» **Task prompt**
Only the pictures are to be left out; the listing itself is repeated exactly.

» **Material provided**
^^^^^^^^

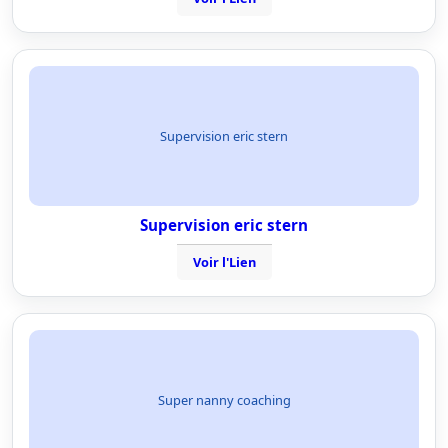
Supervision eric stern
Supervision eric stern
Voir l'Lien
Super nanny coaching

^^^^^^^^

» **Answer section**
Supervision eric stern
Supervision eric stern
Voir l'Lien
Super nanny coaching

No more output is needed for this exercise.